De coëfficiënt van externe openheid van een land is een nuttige maatstaf om te weten hoe geïnternationaliseerd een bepaalde economie is. Het toont de mate van afhankelijkheid van de rest van de wereld. Dit laatste, het berekenen van het buitenlandse handelsgewicht voor de totale economische activiteit.
De coëfficiënt van externe openheid ontstaat door de totale export en import van goederen en diensten te groeperen. Om dit te doen, deze set te delen door het BBP in een bepaalde periode.
In die zin is de belangrijkste functie van dit mechanisme om aan te geven welke invloed de internationale handel heeft op de economie van een land. Evenals uw vermogen of inkomen.
Hoe groter de internationalisering van de economie van een staat, hoe groter zijn afhankelijkheid van buitenaf. Dit fenomeen is de laatste tijd aan het intensiveren en wordt bestudeerd onder de term globalisering.

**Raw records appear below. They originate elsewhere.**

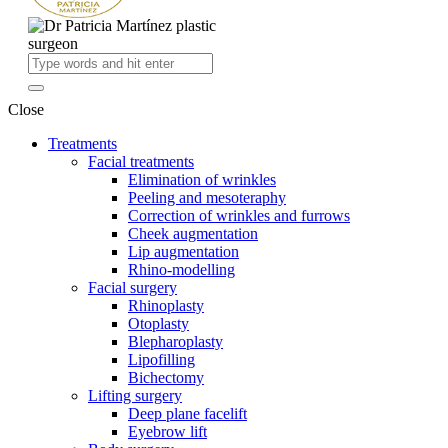
Close
Treatments
Facial treatments
Elimination of wrinkles
Peeling and mesoteraphy
Correction of wrinkles and furrows
Cheek augmentation
Lip augmentation
Rhino-modelling
Facial surgery
Rhinoplasty
Otoplasty
Blepharoplasty
Lipofilling
Bichectomy
Lifting surgery
Deep plane facelift
Eyebrow lift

Opgemerkt moet worden dat de ondertekening van handelsovereenkomsten tussen landen, evenals de oprichting van economische unies of commerciële allianties, een stimulans zijn geweest voor internationalisering.
Meestal wordt opgemerkt dat grotere economieën een lagere externe openheidscoëfficiënt hebben. Dit speelt in op het feit dat ze intern meerdere productie- en consumptiemiddelen hebben. Op deze manier zijn ze minder afhankelijk van handel, zoals het geval is met kleinere landen die profiteren van de voordelen van internationale handel.
Berekening van de externe openingscoëfficiënt
De coëfficiënt van externe openheid (CAE) is de som van export (X) en import (M) als percentage van het BBP (bruto binnenlands product). Al deze variabelen worden gepresenteerd tegen actuele prijzen.
Het resultaat is een getal dat varieert van 0 tot 1 en wordt meestal vermenigvuldigd met 100 om zichzelf uit te drukken als een percentage. Als de CAE gelijk is aan 0, hebben we te maken met een land dat niet op autarkische wijze handel drijft in het buitenland.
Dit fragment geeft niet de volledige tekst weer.